NSP-W further represents that NRG intends to fund
approximately $30 million to $45 million of the consortium's $90
million equity contribution to ECKG. This will result in NRG's
acquisition of 33% to 50% of ECKG. Between $2 million and $5
million of NRG's investment in ECKG will be diverted to ECK to
rehabilitate its existing generating assets. The structure of
this additional investment in ECK by ECKG is not yet determined.
The remainder of NRG's investment will be used to fund ECKG's
acquisition and rehabilitation of an existing 28 megawatt power
station and the construction of a new power station.
NSP-W indicates that NRG expects to finance the acquisition
of its $30 million to $45 million interest in ECK through
earnings, available monies (including NRG external financing
activities), and equity provided by NSP. NSP-W represents that
no more that $45 million of equity is expected to come from NSP,
nor will NSP guarantee or in any way secure repayment of any
loan or loans to NRG for this proposed project.
NSP-W represents that ECK and ECKG will be exempt from
regulation under PUHCA if every state commission with
jurisdiction over the United States affiliates of ECK and ECKG
certifies to the Securities and Exchange Commission that it has
the authority and resources to protect ratepayers subject to its
jurisdiction and that it intends to exercise it authority. NSP-
W seeks this certification.
NSP-W states that NSP and NSP-W will incur no liability
above the initial capital investment of approximately $30
million to $45 million. It says that NSP and NSP-W will neither
issue securities to finance this acquisition nor encumber any
Michigan property as a result of this transaction. It asserts
that because NSP's capital investment in the project will be
derived entirely through retained earnings, the acquisition will
have no effect on the capital structure of NSP or NSP-W. NSP-W
further states that as of December 31, 1995, NSP had assets of
$6.2 billion and gross utility operating revenue of $2.6
billion. NSP-W estimates that NSP's proposed capital investment
of $30 million in this project represents less that 0.5% of
NSP's assets.
NSP-W asserts that its customers will see no change in
their utility service as a result of the development of ECK and
ECKG. It acknowledges the Commission's authority to protect
ratepayer interests with respect to the proposed acquisition as
well as the authority of the Commission and intervenors to fully
investigate in future NSP-W rate cases any significant
transactions between NSP-W, NRG, and other related interests to
verify the accuracy and appropriateness of all charges.
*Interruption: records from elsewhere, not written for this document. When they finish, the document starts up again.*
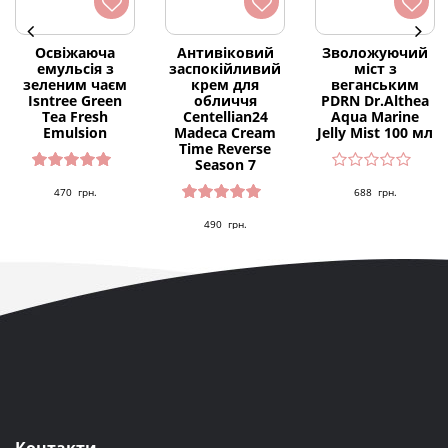
Освіжаюча
Антивіковий
Зволожуючий
емульсія з
заспокійливий
міст з
зеленим чаєм
крем для
веганським
Isntree Green
обличчя
PDRN Dr.Althea
Tea Fresh
Centellian24
Aqua Marine
Emulsion
Madeca Cream
Jelly Mist 100 мл
Time Reverse
Season 7
Оцінено
470
грн.
688
грн.
в
5.00
з 5
Оцінено
490
грн.
в
5.00
з 5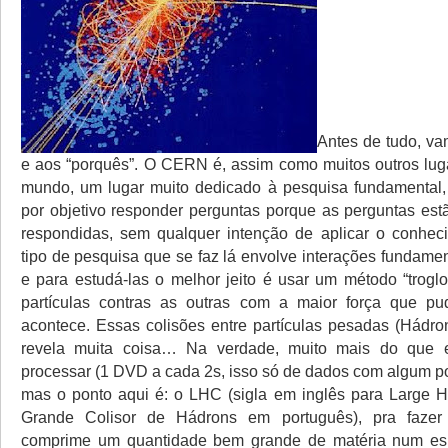
Antes de tudo, v
e aos “porquês”. O CERN é, assim como muitos outros lug
mundo, um lugar muito dedicado à pesquisa fundamental,
por objetivo responder perguntas porque as perguntas est
respondidas, sem qualquer intenção de aplicar o conhec
tipo de pesquisa que se faz lá envolve interações fundame
e para estudá-las o melhor jeito é usar um método “troglo
partículas contras as outras com a maior força que p
acontece. Essas colisões entre partículas pesadas (Hádr
revela muita coisa… Na verdade, muito mais do que 
processar (1 DVD a cada 2s, isso só de dados com algum p
mas o ponto aqui é: o LHC (sigla em inglês para Large H
Grande Colisor de Hádrons em português), pra fazer
comprime um quantidade bem grande de matéria num es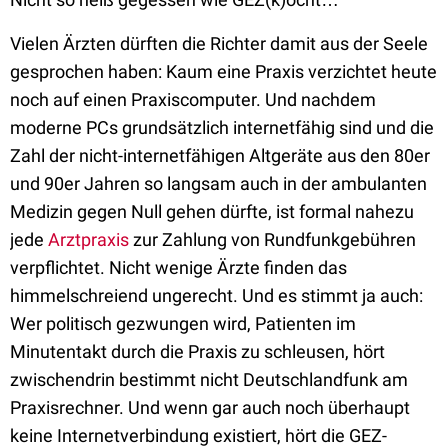
Vielen Ärzten dürften die Richter damit aus der Seele
gesprochen haben: Kaum eine Praxis verzichtet heute
noch auf einen Praxiscomputer. Und nachdem
moderne PCs grundsätzlich internetfähig sind und die
Zahl der nicht-internetfähigen Altgeräte aus den 80er
und 90er Jahren so langsam auch in der ambulanten
Medizin gegen Null gehen dürfte, ist formal nahezu
jede
Arztpraxis
zur Zahlung von Rundfunkgebühren
verpflichtet. Nicht wenige Ärzte finden das
himmelschreiend ungerecht. Und es stimmt ja auch:
Wer politisch gezwungen wird, Patienten im
Minutentakt durch die Praxis zu schleusen, hört
zwischendrin bestimmt nicht Deutschlandfunk am
Praxisrechner. Und wenn gar auch noch überhaupt
keine Internetverbindung existiert, hört die GEZ-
It
further acknowledges that granting the certification does not
mean that the Commission approves the proposed investment or
makes any finding concerning the reasonableness of the proposed
investment, the amount of the investment, or the value for
ratemaking purposes of the acquired property.
Finally, NSP-W notes that the Commission has previously
determined that it has the lawful authority and the resources
to protect ratepayers subject to its jurisdiction, that it
intends to exercise that jurisdiction, and that there has been
no change in the Commission's statutory authority since its
prior certifications.
The Commission Staff (Staff) supports NSP-W's request for
certification based on the application and the clarification
that the Staff received concerning certain details underlying
the application.
After a review of the application, the Commission finds
that ex parte approval is appropriate. The Commission finds
that it should grant the requested certification while reserving
the right to prospectively revoke it, as PUHCA permits, and on
condition that NRG, NSP, and NSP-W not seek to recover from
Michigan ratepayers any direct or indirect costs of investing in
foreign utilities. Further, the granting of the certificate is
not approval or endorsement of the transaction. Finally, NSP
and its affiliates shall provide the Commission at least 30 days
notice of the intent to make additional foreign investment or to
increase NRG's interest in ECK or ECKG.
The Commission FINDS that:
a. Jurisdiction is pursuant to 1909 PA 106, as amended,
MCL 460.551 et seq.; MSA 22.151 et seq.; 1919 PA 419, as
amended, MCL 460.51 et seq.; MSA 22.1 et seq.; 1930 PA 3, as
amended, MCL 46.1 et seq.; MSA 22.13(1) et seq.; 1969 PA 306,
as amended, MCL 24.201 et seq.; MSA 3.560(101) et seq.; and the
Commission's Rules of Practice and Procedure, 1992 AACS, R
460.17101 et seq.
b. With respect to the transaction described in NSP-W's
application, the Commission has the authority and resources to
protect ratepayers subject to its jurisdiction and it intends
to exercise that authority.
c. Ex parte approval is appropriate.
THEREFORE, IT IS ORDERED that the certification requested
by Northern States Power Company-Wisconsin pursuant to 15 USC
79z-5b is granted. With respect to the transaction described
in the application, the commission has the authority and
resources to protect ratepayers subject to its jurisdiction and
it intends to exercise that authority.
The Commission reserves jurisdiction and may issue further
orders as necessary.
Any party desiring to appeal this order must do so in the
appropriate court within 30 days after issuance and notice of
this order, pursuant to MCL 462.26; MSA 22.45.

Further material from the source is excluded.